Good morning. Why people laugh at others? Belittling someone for sport is the cheapest way to boost one’s ego. It requires no talent, no knowledge, no courage, only a target. Preferably one who won’t strike back. Psychologists will dress it up as a defense mechanism, the internet will turn it into a meme, and life will reduce it to something painfully simple: someone trying to feel bigger by shrinking another human being.
Sometimes it’s stupidity. Sometimes insecurity. Sometimes plain ignorance. But there are moments when it’s simply a matter of character… the kind that pretended to be intact for so long it eventually started leaking bitterness.

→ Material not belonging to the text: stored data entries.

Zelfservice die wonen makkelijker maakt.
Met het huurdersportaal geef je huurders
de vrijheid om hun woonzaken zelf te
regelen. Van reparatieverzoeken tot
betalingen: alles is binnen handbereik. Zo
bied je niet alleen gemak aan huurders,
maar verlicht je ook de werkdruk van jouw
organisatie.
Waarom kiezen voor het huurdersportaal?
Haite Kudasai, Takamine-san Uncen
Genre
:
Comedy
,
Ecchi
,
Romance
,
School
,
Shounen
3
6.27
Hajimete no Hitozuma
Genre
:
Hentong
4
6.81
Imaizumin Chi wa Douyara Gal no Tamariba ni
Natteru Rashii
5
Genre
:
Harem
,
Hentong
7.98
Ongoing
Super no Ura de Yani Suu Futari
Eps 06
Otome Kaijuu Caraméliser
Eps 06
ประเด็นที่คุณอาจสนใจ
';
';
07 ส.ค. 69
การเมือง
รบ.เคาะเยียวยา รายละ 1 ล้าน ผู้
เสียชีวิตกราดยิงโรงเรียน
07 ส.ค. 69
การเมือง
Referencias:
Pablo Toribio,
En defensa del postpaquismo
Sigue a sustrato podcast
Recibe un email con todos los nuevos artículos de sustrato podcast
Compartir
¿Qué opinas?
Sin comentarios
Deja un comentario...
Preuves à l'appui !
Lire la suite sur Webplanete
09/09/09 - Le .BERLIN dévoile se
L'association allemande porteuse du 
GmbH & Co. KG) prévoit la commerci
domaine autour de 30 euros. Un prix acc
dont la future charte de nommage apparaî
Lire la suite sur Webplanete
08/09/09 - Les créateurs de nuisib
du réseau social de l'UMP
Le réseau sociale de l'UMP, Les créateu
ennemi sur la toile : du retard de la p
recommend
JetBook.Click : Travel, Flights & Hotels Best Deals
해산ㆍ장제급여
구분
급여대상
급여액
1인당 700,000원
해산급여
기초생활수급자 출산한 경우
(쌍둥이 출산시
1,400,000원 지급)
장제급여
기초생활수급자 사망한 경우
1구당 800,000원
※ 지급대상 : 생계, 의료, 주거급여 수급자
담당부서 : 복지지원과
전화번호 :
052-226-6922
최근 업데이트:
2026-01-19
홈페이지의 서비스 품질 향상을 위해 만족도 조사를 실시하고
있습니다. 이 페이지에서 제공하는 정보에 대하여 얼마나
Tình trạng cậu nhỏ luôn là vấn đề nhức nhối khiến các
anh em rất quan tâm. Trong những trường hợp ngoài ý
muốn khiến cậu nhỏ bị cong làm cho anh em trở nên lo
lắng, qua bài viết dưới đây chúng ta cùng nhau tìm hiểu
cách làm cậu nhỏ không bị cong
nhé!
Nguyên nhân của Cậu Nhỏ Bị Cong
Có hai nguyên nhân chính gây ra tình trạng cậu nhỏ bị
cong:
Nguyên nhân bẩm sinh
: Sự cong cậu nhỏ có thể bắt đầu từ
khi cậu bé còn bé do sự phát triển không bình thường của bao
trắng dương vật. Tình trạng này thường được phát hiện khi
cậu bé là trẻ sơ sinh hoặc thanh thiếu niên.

Truly strong people don’t need to humiliate anyone. Truly intelligent people don’t require public sacrifices. Truly confident people don’t build their worth on someone else’s wounds. That’s the domain of those who carry emptiness inside, and emptiness loves an echo so it amplifies a laugh that never sounds like triumph. It’s worth speaking about this not as a “phenomenon” but as a relationship between two individuals. Behind every “joke” hides someone’s fear. Behind every “sarcastic remark” lies someone’s bruise. Behind every act of belittling stands someone’s desperate attempt to feel like more than they are.
And a person who must diminish someone else to feel taller never grows…
Where is my coffee?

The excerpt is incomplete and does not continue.